**WHAT NEEDS TO BE DONE:** Please copy out the entries exactly, skipping any pictures.

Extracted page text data
----

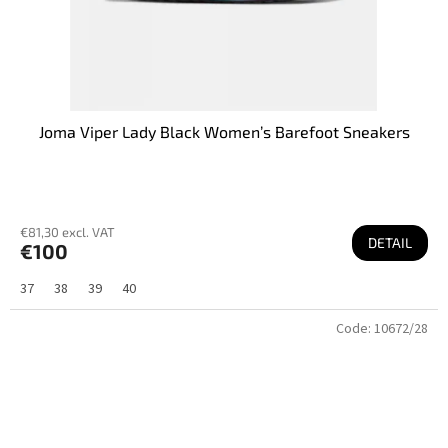
Joma Viper Lady Black Women’s Barefoot Sneakers
€81,30 excl. VAT
DETAIL
€100
37
38
39
40
Code:
10672/28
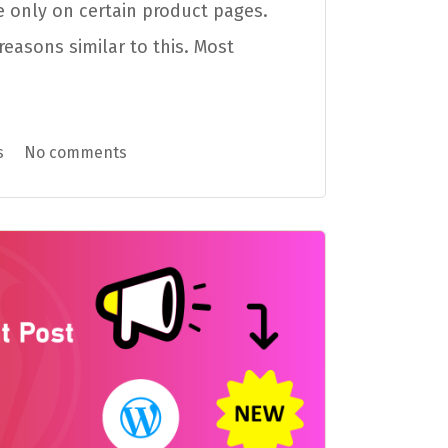
 only on certain product pages.
easons similar to this. Most
s
No comments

----

**RESULT OF THE EXERCISE:**
Joma Viper Lady Black Women’s Barefoot Sneakers
€81,30 excl. VAT
DETAIL
€100
37
38
39
40
Code:
10672/28
 only on certain product pages.
easons similar to this. Most
s
No comments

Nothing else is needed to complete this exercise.